Alle nieuwe spanten steken in de romp. Ook is kimweger gedeeltelijk vernieuwd. Deze weger stak in de weg om op een vlotte manier de nieuwe spanten te kunnen plaatsen. En aangezien de oude toch een barst begon te vertonen, hebben we er maar meteen korte metten mee gemaakt: een stuk van drie meter uit de oude gezaagd, en na de werkzaamheden aan de spanten, er een nieuw stuk met twee liplassen ingezet.

dinsdag 24 augustus 2010

Stap voor stap.



Verandering van spijs doet eten. Nu we weeral een aantal weken zaken aan het opbouwen waren, is het nu terug tijd om wat te slopen.

Die verdomde puttingsijzers bijvoorbeeld. En één afbeelding zegt meer dan 1000 woorden. Hun staat varieert van heel matig tot ronduit rampzalig. Als je je dan bedenkt dat dit de bevestigingspunten waren van het systeem dat de mast moet rechthouden...

Een andere ontdekking betrof het aantal. Bovendeks telde je er maar 3 langs elke kant. En dit lijkt mij ook vrij gebruikelijk. Maar bij de verwijdering van het interieur, bleek er nog een vierde paar te zijn, waarvan men ooit de toppen van afgezaagd had.




Ommelander heeft geen toilet aan boord. Er is wel een bronzen waterinlaat en lozingsklep aanwezig. Maar omdat de ecologische (en wettelijke) gevoeligheden ivm met het rechtsreeks lozen van menselijke excrementen in kustwateren dermate veranderd zijn, hebben ze geen funktie meer.

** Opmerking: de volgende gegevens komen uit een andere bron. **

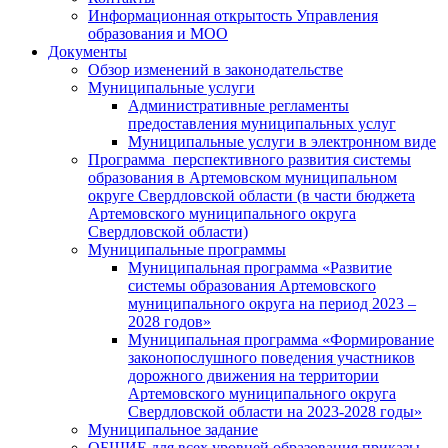
Информационная открытость Управления
образования и МОО
Документы
Обзор изменений в законодательстве
Муниципальные услуги
Административные регламенты
предоставления муниципальных услуг
Муниципальные услуги в электронном виде
Программа перспективного развития системы
образования в Артемовском муниципальном
округе Свердловской области (в части бюджета
Артемовского муниципального округа
Свердловской области)
Муниципальные программы
Муниципальная программа «Развитие
системы образования Артемовского
муниципального округа на период 2023 –
2028 годов»
Муниципальная программа «Формирование
законопослушного поведения участников
дорожного движения на территории
Артемовского муниципального округа
Свердловской области на 2023-2028 годы»
Муниципальное задание
ОБЩИЕ для всех уровней образования приказы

Elke opening in de romp is er eentje teveel, dus ook deze kleppen worden verwijderd. Ik hoop dat ik ze ergens intern kan hergebruiken, want het blijven natuurlijk originele onderdelen van Ommelander. En authenticiteits-issues zijn nooit ver weg bij historische jachten. Maar het veiligheidsaspect woog hier zwaarder.




zaterdag 14 augustus 2010

Spanten (2)



Nadat de "putti" uitgeboord is, worden de klinknagels verwijderd. Ik ga even op de feiten voorlopen, en het procédé van het klinken uitleggen.
Een klinknagel bestaat uit 2 delen: de spijker, die niet veel verschilt van een gewoon exemplaar, en een "hoedje". Bij het klinken wordt de nagel door de plank en de spant geslagen, zodat de punt langs de binnenkant van de romp uitsteek. Het hoedje, dat in het midden geperforeerd is, schuift men over de punt. Die punt wordt tenslotte plat gehamerd, zodat de klinknagel als het ware een kop aan elk uiteinde heeft waar de plank en spant tussen geklemd zitten.

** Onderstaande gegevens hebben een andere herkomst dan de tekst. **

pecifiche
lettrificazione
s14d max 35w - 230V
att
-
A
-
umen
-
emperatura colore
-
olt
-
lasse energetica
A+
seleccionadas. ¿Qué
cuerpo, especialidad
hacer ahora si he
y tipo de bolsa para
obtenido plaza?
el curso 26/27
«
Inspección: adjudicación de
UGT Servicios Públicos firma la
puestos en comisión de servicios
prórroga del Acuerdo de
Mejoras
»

Omdat we de spanten weggekapt hebben, kunnen we zonder problemen het hoedje met een tang afknijpen. De spijker kan dan van binnen naar buiten uitgeslagen worden. Dit gebeurt met een zekere omzichtigheid. Want de kop van de nagel wil het hout aan de buitenkant wel eens beschadigen.

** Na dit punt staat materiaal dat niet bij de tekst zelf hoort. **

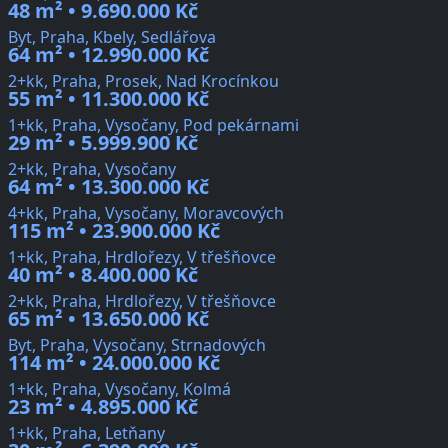
48 m² • 9.690.000 Kč
Byt, Praha, Kbely, Sedlářova
64 m² • 12.990.000 Kč
2+kk, Praha, Prosek, Nad Krocínkou
55 m² • 11.300.000 Kč
1+kk, Praha, Vysočany, Pod pekárnami
29 m² • 5.999.900 Kč
2+kk, Praha, Vysočany
64 m² • 13.300.000 Kč
4+kk, Praha, Vysočany, Moravcových
115 m² • 23.900.000 Kč
1+kk, Praha, Hrdlořezy, V třešňovce
40 m² • 8.400.000 Kč
2+kk, Praha, Hrdlořezy, V třešňovce
65 m² • 13.650.000 Kč
Byt, Praha, Vysočany, Strnadových
114 m² • 24.000.000 Kč
1+kk, Praha, Vysočany, Kolmá
23 m² • 4.895.000 Kč
1+kk, Praha, Letňany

De eiken planken zijn tot spanten verzaagd. Alhoewel we er maar 16 gebruiken, hebben we er veel meer gezaagd. Op die manier kunnen we een kwaliteits-selectie uitvoeren, en hebben we nog reserve-exemplaren wanneer er enkele breken bij het plaatsen.




De volgende stap is een van de meest fascinerende aspecten van de traditionele scheepsbouw. Groen hout kan je stomen. Je hebt enkel een ketel water nodig, een verwarmingselement, en een kist die als oven fungeert.
Onze 3,5 cm dikke spanten die in de kist gestoomd worden, krijgen na een tijdje zulke flexibele eigenschappen, dat we ze zonder veel problemen in een U-vorm, of misschien zelfs in een cirkel, kunnen plooien. Zolang ze warm blijven, tenminste.
Wanneer ze terug afkoelen, verliezen ze die flexibiliteit. Maar ze blijven wel hun geplooide vorm behouden.




En dan is het louter een kwestie van teamwork. Persoon A (ondergetekende in dit geval) geeft een gloeiend hete spant door aan persoon B die in de boot zit. Persoon B duwt de spant in vorm tegen de binnenkant van de romp, op de plaats waar ze komt te zitten. En persoon A zet de spant langs de buitenkant van de romp (tijdelijk) vast met enkele schroeven.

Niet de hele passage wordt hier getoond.